Crores have been spent on MGNREGA but there is hardly any community asset to show in return.

While presenting the last Budget before the 2014 election, the Finance Minister claimed that there was no room for gloom and pessimism. The months preceding the Budget witnessed a sharp reduction in industrial growth and confidence in India as an investment destination. Notwithstanding the kind words of British Prime Minister David Cameron, the cruel truth was that nobody believed the India growth story any more. It would be no exaggeration to say that there is more infrastructure development in China in one month than what happens in India in one year.

The Railway and Union Budgets for 2013-14 have demonstrated that this government is unwilling to take hard decisions and prefers to continue on the easy, populist track.

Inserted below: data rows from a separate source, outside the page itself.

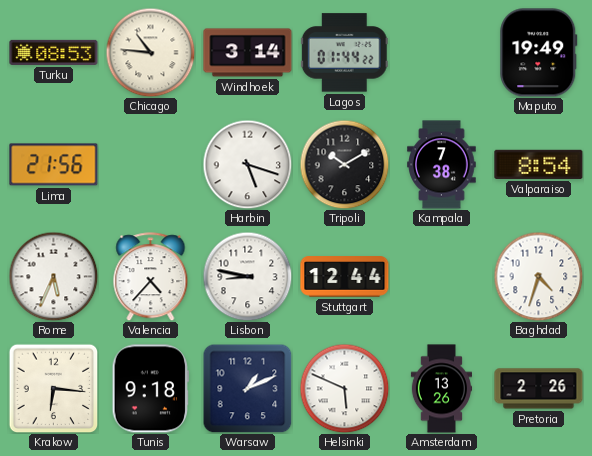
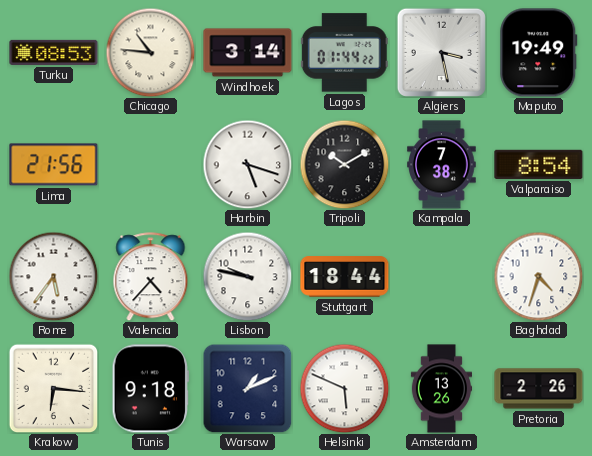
Algiers: none -> 3:28
Rome: 5:34 -> 5:36
Lisbon: 8:47 -> 9:47
Stuttgart: 12:44 -> 18:44
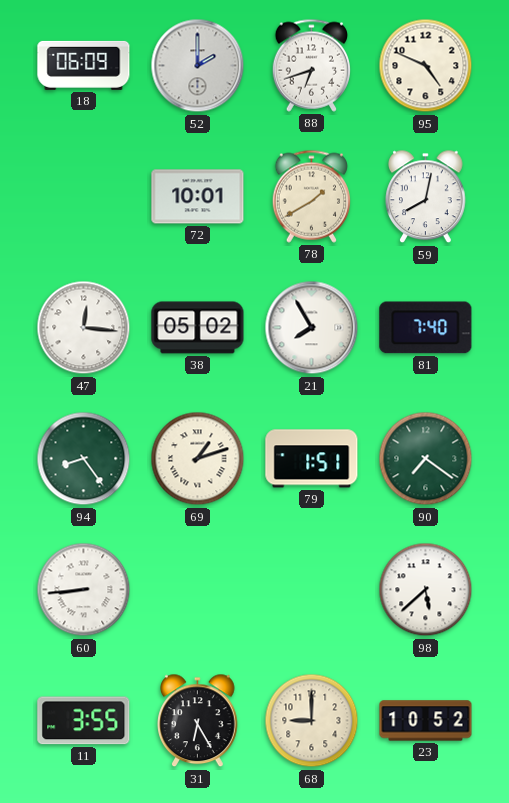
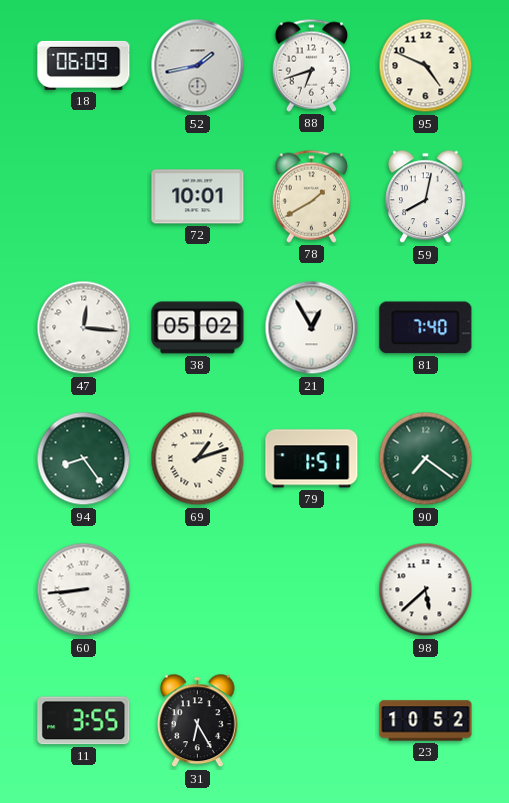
52: 2:00 -> 1:43
21: 7:55 -> 12:55
68: 9:00 -> none
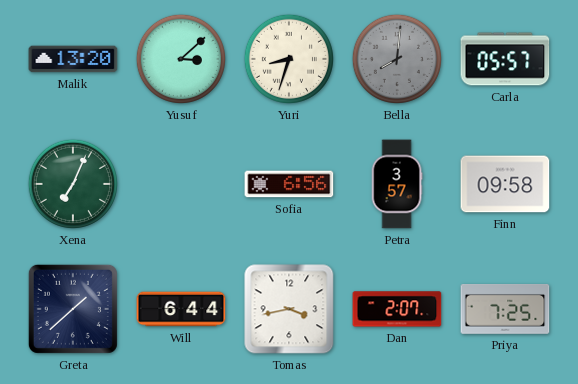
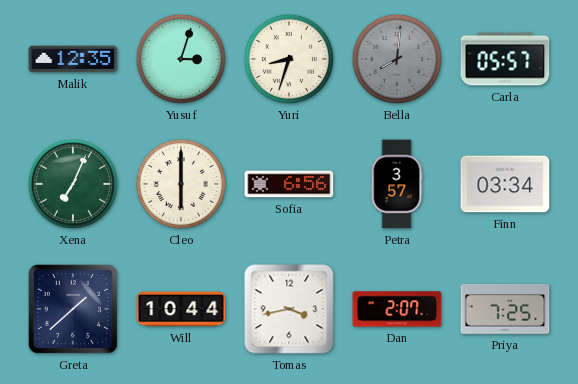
Malik: 13:20 -> 12:35
Yusuf: 3:08 -> 3:03
Cleo: none -> 6:00
Finn: 09:58 -> 03:34
Will: 6:44 -> 10:44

The two questions that need to be answered are: does the Budget have anything that will attract much needed foreign direct investment? Has the Budget done anything that will encourage Indian entrepreneurs to set up large industries that alone will generate employment? Sadly, their answers are in the negative. Thus, there is thus gloom for 2013-14 and, if the present trend continues, doom in the long term.

Domestic investment

In the background of last year’s disastrous budget, the Finance Minister had a golden opportunity of sending the right signals to foreign and domestic investors. Unfortunately, there is nothing in this Budget that will attract much needed large foreign investments. There is no clarification or assurance that our tax laws will remain stable, investor-friendly and not be amended retrospectively just to overrule a decision in favour of the assessee. On the other hand, certain unnecessary amendments will now give room to the department to question tax benefits not only to investments via the Mauritius route but from other countries as well. Barring a special deduction on new industries where the asset value exceeds Rs.100 crore, there is nothing to encourage domestic investment in the manufacturing sector.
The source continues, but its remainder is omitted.